■ **Task directions**
Your output should be the lines of the entries below, exactly, from the first one through the line that holds "Task: Click on the Accomplishments".

■ **Exercise material**
* * *
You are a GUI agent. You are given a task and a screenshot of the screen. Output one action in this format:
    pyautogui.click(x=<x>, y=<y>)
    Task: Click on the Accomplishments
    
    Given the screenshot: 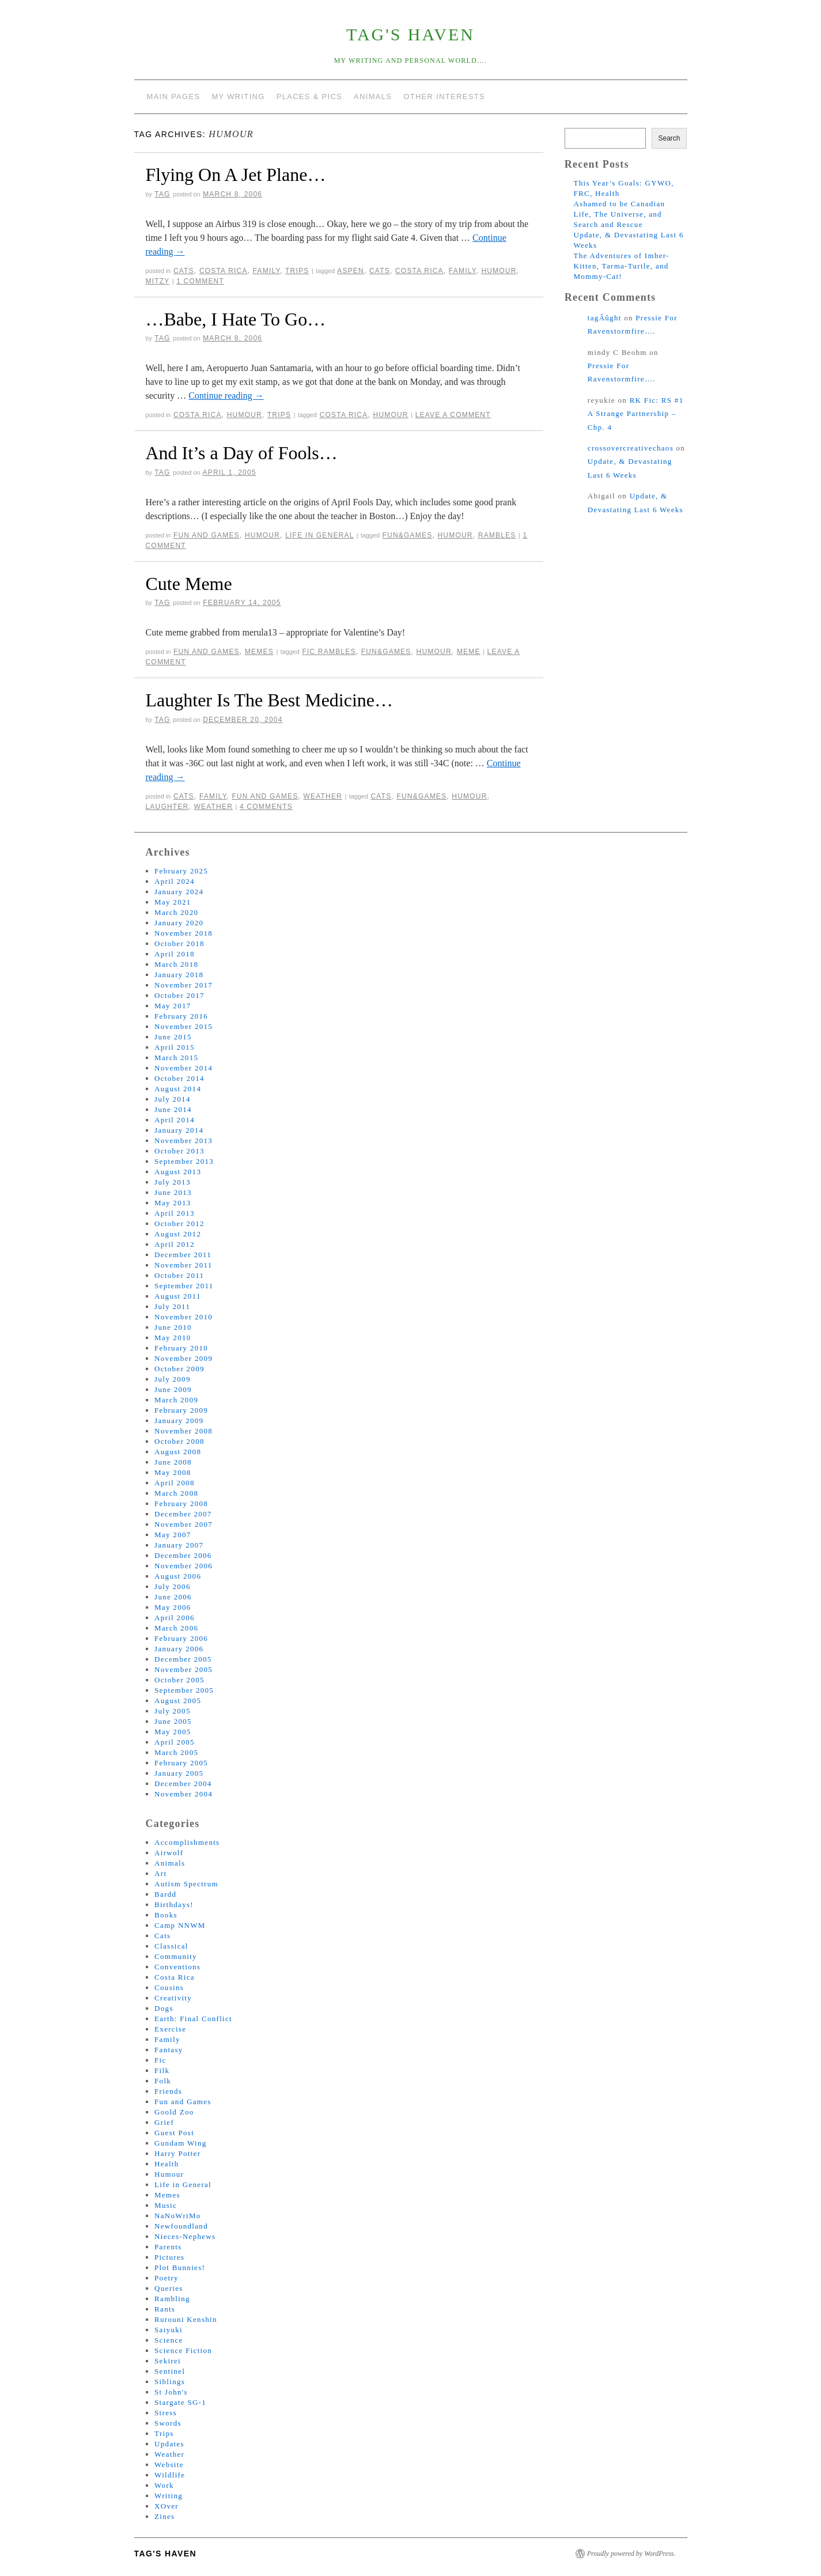 What is the action you would take?
    pyautogui.click(x=187, y=1842)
* * *
■ **Task result**
You are a GUI agent. You are given a task and a screenshot of the screen. Output one action in this format:
    pyautogui.click(x=<x>, y=<y>)
    Task: Click on the Accomplishments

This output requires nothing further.